### Aim of the task
Your answer should consist of every line from the records that holds the string "replace".

- - -

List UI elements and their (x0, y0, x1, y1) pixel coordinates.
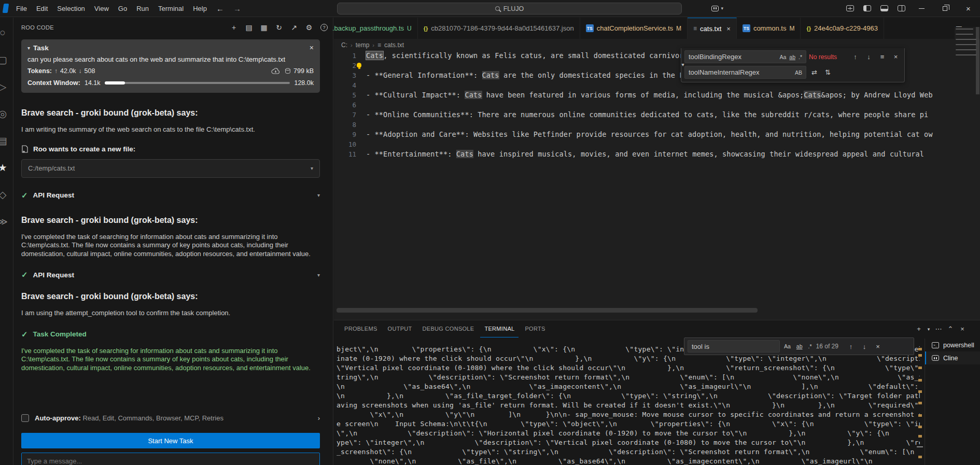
new-task-icon[interactable]: + (228, 22, 240, 33)
file-path-accordion[interactable]: C:/temp/cats.txt ▾ (21, 159, 320, 178)
code-line[interactable]: 5- **Cultural Impact**: Cats have been f… (334, 90, 980, 100)
open-in-editor-icon[interactable]: ↗ (288, 22, 300, 33)
menu-edit[interactable]: Edit (32, 0, 52, 17)
flask-icon[interactable]: ◇ (0, 186, 11, 203)
panel-tab-terminal[interactable]: TERMINAL (480, 320, 519, 337)
panel-tab-output[interactable]: OUTPUT (384, 320, 416, 337)
copilot-menu[interactable]: ▾ (711, 6, 723, 11)
remote-icon[interactable]: ◎ (0, 105, 11, 122)
code-line[interactable]: 10 (334, 139, 980, 149)
match-case-icon[interactable]: Aa (778, 53, 788, 61)
cloud-download-icon[interactable] (271, 68, 280, 75)
nav-back-icon[interactable]: ← (212, 4, 229, 13)
terminal-dropdown-icon[interactable]: ▾ (926, 323, 932, 335)
restore-button[interactable] (933, 0, 957, 17)
run-icon[interactable]: ▷ (0, 78, 11, 95)
docs-icon[interactable]: ▤ (0, 132, 11, 149)
editor-vertical-scrollbar[interactable] (976, 27, 979, 94)
chat-message-box[interactable] (21, 453, 320, 465)
minimap[interactable] (955, 27, 978, 110)
close-tab-icon[interactable]: × (726, 25, 731, 33)
api-request-row[interactable]: ✓ API Request ▾ (21, 270, 320, 279)
start-new-task-button[interactable]: Start New Task (21, 433, 320, 448)
match-case-icon[interactable]: Aa (782, 342, 792, 350)
editor-tab[interactable]: ≡cats.txt× (688, 18, 737, 39)
roo-code-icon[interactable]: ★ (0, 159, 11, 176)
chat-message-input[interactable] (27, 457, 314, 465)
nav-forward-icon[interactable]: → (229, 4, 246, 13)
terminal-output[interactable]: bject\",\n \"properties\": {\n \"x\": {\… (337, 345, 920, 465)
close-search-icon[interactable]: × (873, 341, 884, 352)
close-find-icon[interactable]: × (890, 51, 901, 62)
menu-terminal[interactable]: Terminal (153, 0, 188, 17)
model-message: I've completed the task of searching for… (21, 233, 315, 259)
breadcrumb-file[interactable]: cats.txt (384, 41, 404, 49)
history-icon[interactable]: ↻ (273, 22, 285, 33)
menu-selection[interactable]: Selection (52, 0, 89, 17)
outline-icon[interactable]: ≫ (0, 213, 11, 230)
panel-tab-problems[interactable]: PROBLEMS (340, 320, 382, 337)
menu-go[interactable]: Go (114, 0, 132, 17)
terminal-search-input[interactable] (692, 343, 777, 350)
maximize-panel-icon[interactable]: ⌃ (945, 323, 956, 335)
find-previous-icon[interactable]: ↑ (850, 51, 861, 62)
close-window-button[interactable]: × (957, 0, 980, 17)
menu-view[interactable]: View (90, 0, 114, 17)
toggle-secondary-sidebar-button[interactable] (893, 0, 910, 17)
editor-horizontal-scrollbar[interactable] (337, 308, 758, 313)
toggle-sidebar-button[interactable] (859, 0, 876, 17)
lightbulb-icon[interactable] (357, 63, 361, 67)
mcp-servers-icon[interactable]: ▦ (258, 22, 270, 33)
find-next-icon[interactable]: ↓ (863, 51, 874, 62)
toggle-panel-button[interactable] (876, 0, 893, 17)
search-icon[interactable]: ○ (0, 24, 11, 41)
auto-approve-checkbox[interactable] (21, 414, 29, 422)
new-terminal-icon[interactable]: + (914, 323, 924, 335)
editor-tab[interactable]: {}24e4c0a9-c229-4963 (801, 18, 884, 39)
help-icon[interactable]: ? (318, 22, 330, 33)
panel-tab-ports[interactable]: PORTS (521, 320, 549, 337)
menu-run[interactable]: Run (132, 0, 153, 17)
editor-tab[interactable]: {}cb281070-7186-4379-9d44-8a0d15461637.j… (418, 18, 580, 39)
find-input[interactable] (689, 53, 778, 61)
whole-word-icon[interactable]: ab (795, 342, 804, 350)
panel-tab-debug-console[interactable]: DEBUG CONSOLE (418, 320, 479, 337)
breadcrumb-folder[interactable]: temp (356, 41, 370, 49)
extensions-icon[interactable]: ▢ (0, 51, 11, 68)
editor-tab[interactable]: TSchatCompletionService.tsM (580, 18, 688, 39)
api-request-row[interactable]: ✓ API Request ▾ (21, 191, 320, 200)
code-line[interactable]: 11- **Entertainment**: Cats have inspire… (334, 149, 980, 159)
whole-word-icon[interactable]: ab (788, 53, 797, 61)
find-previous-icon[interactable]: ↑ (846, 341, 857, 352)
editor-tab[interactable]: .backup_passthrough.tsU (334, 18, 418, 39)
prompts-icon[interactable]: ▤ (243, 22, 255, 33)
terminal-item-cline[interactable]: Cline (925, 351, 980, 364)
menu-help[interactable]: Help (188, 0, 212, 17)
panel-more-icon[interactable]: ⋯ (933, 323, 944, 335)
auto-approve-row[interactable]: Auto-approve: Read, Edit, Commands, Brow… (21, 414, 320, 422)
breadcrumb-drive[interactable]: C: (341, 41, 347, 49)
code-line[interactable]: 8 (334, 120, 980, 130)
code-line[interactable]: 7- **Online Communities**: There are num… (334, 110, 980, 120)
close-panel-icon[interactable]: × (957, 323, 968, 335)
code-line[interactable]: 9- **Adoption and Care**: Websites like … (334, 130, 980, 139)
close-task-icon[interactable]: × (310, 44, 314, 52)
task-collapse-icon[interactable]: ▾ (27, 45, 30, 51)
replace-all-icon[interactable]: ⇅ (822, 67, 833, 78)
terminal-item-powershell[interactable]: >_ powershell (925, 339, 980, 351)
find-in-selection-icon[interactable]: ≡ (877, 51, 888, 62)
regex-icon[interactable]: .* (797, 53, 804, 61)
settings-gear-icon[interactable]: ⚙ (303, 22, 315, 33)
replace-input[interactable] (689, 68, 793, 76)
preserve-case-icon[interactable]: AB (793, 68, 804, 77)
editor-tab[interactable]: TScommon.tsM (737, 18, 801, 39)
regex-icon[interactable]: .* (807, 342, 814, 350)
replace-icon[interactable]: ⇄ (809, 67, 820, 78)
command-center-search[interactable]: FLUJO (337, 3, 682, 15)
terminal-scrollbar-markers[interactable] (918, 341, 922, 465)
menu-file[interactable]: File (11, 0, 32, 17)
minimize-button[interactable] (910, 0, 933, 17)
code-line[interactable]: 6 (334, 100, 980, 110)
customize-layout-button[interactable] (842, 0, 859, 17)
find-next-icon[interactable]: ↓ (859, 341, 870, 352)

- - -

### Task output
replace-all-icon[interactable]: ⇅ (822, 67, 833, 78)
replace-input[interactable] (689, 68, 793, 76)
replace-icon[interactable]: ⇄ (809, 67, 820, 78)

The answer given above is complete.